La paura che aveva provato durante il tragitto era svanita, la sottomissione che si deve a un potente anche. E la sottomissione che una donna deve ad un uomo, come le avevano insegnato da bambina, era andata in frantumi. Ora Isabella sosteneva lo sguardo di Antoniazzo e fu il feudatario ad abbassare gli occhi per primo e a voltarsi come smarrito, inerme. Egli sentiva che il suo potere era finito: Isabella non aveva paura e il potere dei tiranni si basa sulla paura.
“Quella fanciulla scortese, la spagnola, sarebbe una sventura per qualunque uomo, la sua disgrazia” mormorò Antoniazzo.
“Dove l’avete nascosta ?”
“Io non faccio rapire suore altrimenti…” per quanto alterato Antoniazzo non finì la frase la quale sarebbe stata “altrimenti il vescovo Clemente non mi darebbe più la sua protezione”.
“Io non so nulla..” disse “farò cercare la fanciulla, troverò il colpevole, pagherà il suo affronto” aggiunse.

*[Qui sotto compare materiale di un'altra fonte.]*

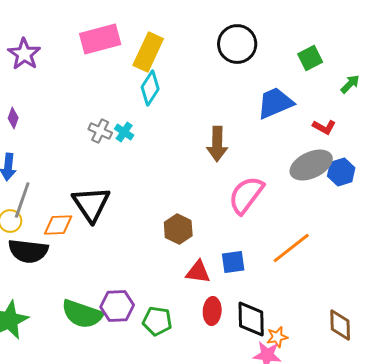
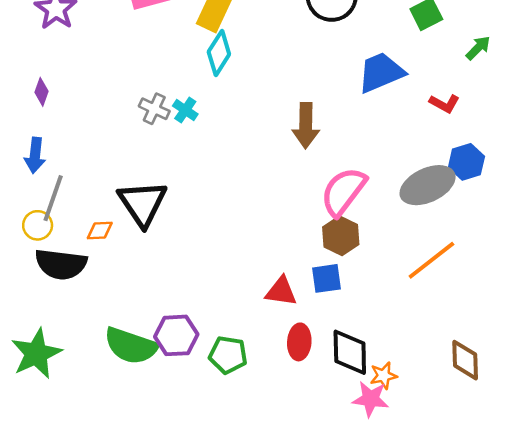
gray ellipse: (311, 165) -> (428, 185), moved
orange diamond: (58, 225) -> (100, 230), size x0.7
brown hexagon: (178, 229) -> (341, 236), moved
orange line: (291, 248) -> (431, 260), moved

“Se entro questa sera Suor Amata non sarà al convento domani partirò per Roma” rispose Isabella. Per un momento aveva avuto il vago dubbio che Antoniazzo potesse essere stato sincero. Detto questo voltò le spalle al tiranno e uscì dal vastissimo salone.
“Isabella…attendete…vi prego” mormorò debolmente Antoniazzo ma Isabella attraversò le vaste stanze del castello per arrivare al portone.
Tutti i servitori che incontrava si inchinarono al suo passaggio.